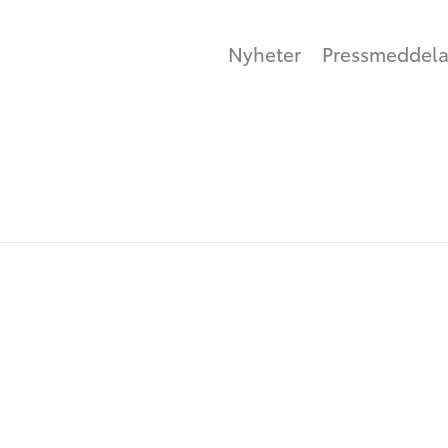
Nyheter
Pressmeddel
-*-*-
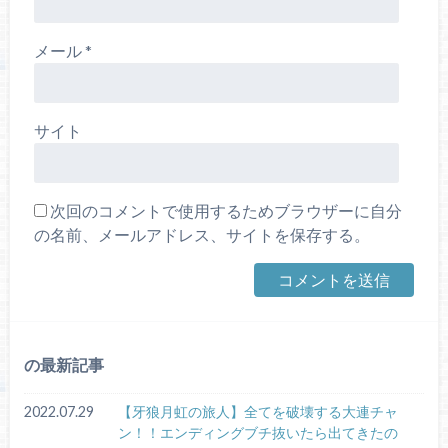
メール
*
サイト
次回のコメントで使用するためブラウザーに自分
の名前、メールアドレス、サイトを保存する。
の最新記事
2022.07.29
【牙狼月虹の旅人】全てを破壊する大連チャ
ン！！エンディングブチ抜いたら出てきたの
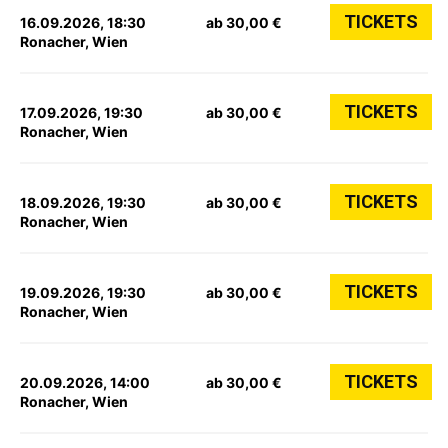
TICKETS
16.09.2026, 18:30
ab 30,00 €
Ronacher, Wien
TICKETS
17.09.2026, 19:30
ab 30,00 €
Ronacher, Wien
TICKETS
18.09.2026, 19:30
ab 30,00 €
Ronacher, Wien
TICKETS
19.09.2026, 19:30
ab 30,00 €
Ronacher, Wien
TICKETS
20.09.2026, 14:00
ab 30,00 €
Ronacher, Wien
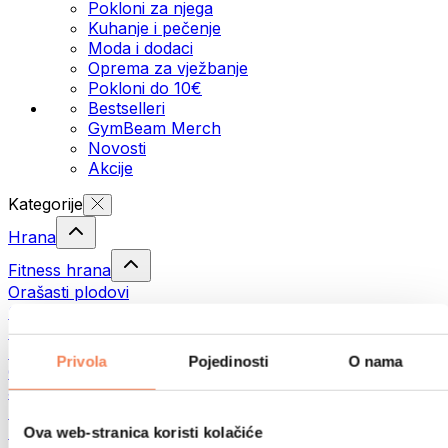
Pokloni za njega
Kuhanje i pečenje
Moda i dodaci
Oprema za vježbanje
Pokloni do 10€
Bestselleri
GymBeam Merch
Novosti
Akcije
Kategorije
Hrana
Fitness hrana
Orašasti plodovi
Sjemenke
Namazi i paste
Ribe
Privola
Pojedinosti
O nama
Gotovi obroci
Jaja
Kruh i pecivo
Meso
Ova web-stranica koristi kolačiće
-*-*-
Aim of the exercise: Copy back exactly the lines above from the one containing "18.09.2026, 19:30" through the one containing "Ova web-stranica koristi kolačiće", and leave every picture behind.

Problem solution:
18.09.2026, 19:30
ab 30,00 €
Ronacher, Wien
TICKETS
19.09.2026, 19:30
ab 30,00 €
Ronacher, Wien
TICKETS
20.09.2026, 14:00
ab 30,00 €
Ronacher, Wien
Pokloni za njega
Kuhanje i pečenje
Moda i dodaci
Oprema za vježbanje
Pokloni do 10€
Bestselleri
GymBeam Merch
Novosti
Akcije
Kategorije
Hrana
Fitness hrana
Orašasti plodovi
Sjemenke
Namazi i paste
Ribe
Privola
Pojedinosti
O nama
Gotovi obroci
Jaja
Kruh i pecivo
Meso
Ova web-stranica koristi kolačiće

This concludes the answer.